Retirement Preparedness

A significant factor contributing to inadequate retirement preparedness in India is the lack of prioritization. “Urban Indians are too busy in their routine lives to think of retirement,” says Shiv Bidani, co-founder of National Finance Olympiad, an initiative to promote financial literacy in India.

Preparedness refers to several things ranging from finances in retirement to staying physically active and passion pursuits. “Poor planning and financial management during their working lives [leads to] a lack of hobbies and interests during their working lives as well as a lack of skills for post retirement living,” he says.

Bidani points out that while urban Indians in government sector are well covered by pension schemes, private sector employees have to “figure something out.”

Investment Preferences

Culturally Indians are known to prefer certain types of investments for their retirement. “In traditional societies, gold, jewelry, land remain significant investment choices,” says Bidani. “Societal and cultural factors include peer pressure, traditional love for gold and land and [detached] houses (not apartments).”
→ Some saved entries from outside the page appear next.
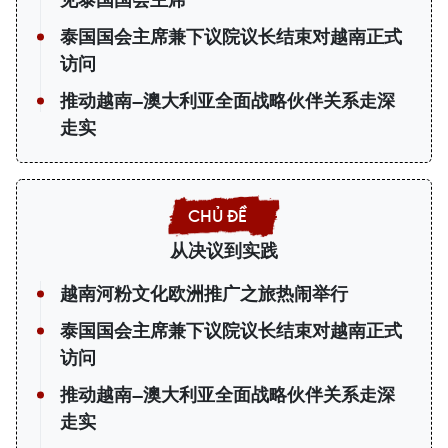
见泰国国会主席
泰国国会主席兼下议院议长结束对越南正式
访问
推动越南—澳大利亚全面战略伙伴关系走深
走实
从决议到实践
越南河粉文化欧洲推广之旅热闹举行
泰国国会主席兼下议院议长结束对越南正式
访问
推动越南—澳大利亚全面战略伙伴关系走深
走实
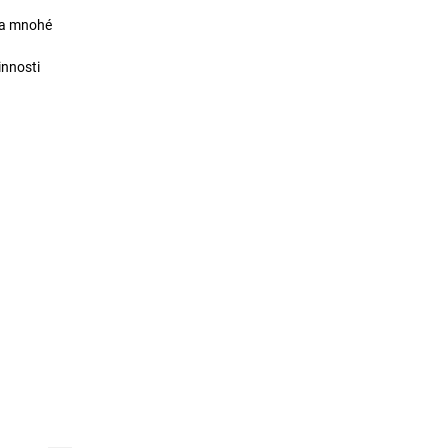
y a mnohé
innosti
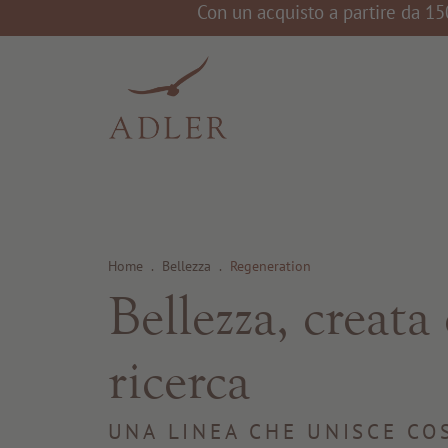
Con un acquisto a partire da 15
Home
.
Bellezza
.
Regeneration
Bellezza, creata
ricerca
UNA LINEA CHE UNISCE CO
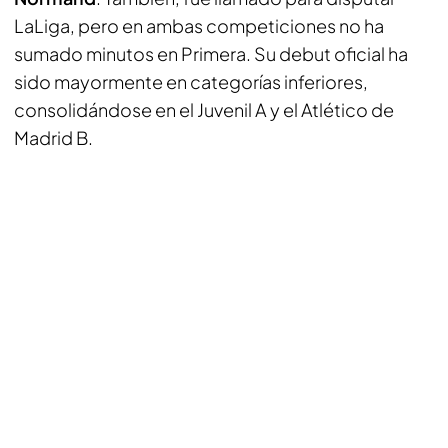
LaLiga, pero en ambas competiciones no ha
sumado minutos en Primera. Su debut oficial ha
sido mayormente en categorías inferiores,
consolidándose en el Juvenil A y el Atlético de
Madrid B.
Retirement planning, he adds, is more of an informal process. More recently, though, interest in equities has grown significantly both in urban and non-urban populations with improved communication and the advent of digital investing platforms. Peer pressure and the influence of local brokers, who are incentivized to promote investment and insurance products, remain the primary drivers of this trend.

Unlike small-town investors, the more affluent in the metropolitan cities show a preference for a broader spectrum of assets. “The high-net-worth individuals (HNIs) and ultra-high net worth individuals (UHNIs) tend to invest in art, unlisted companies, portfolio management schemes, alternative investment funds (AIFs), property (both domestic and foreign), as well as stocks (local and foreign),” notes Bidani.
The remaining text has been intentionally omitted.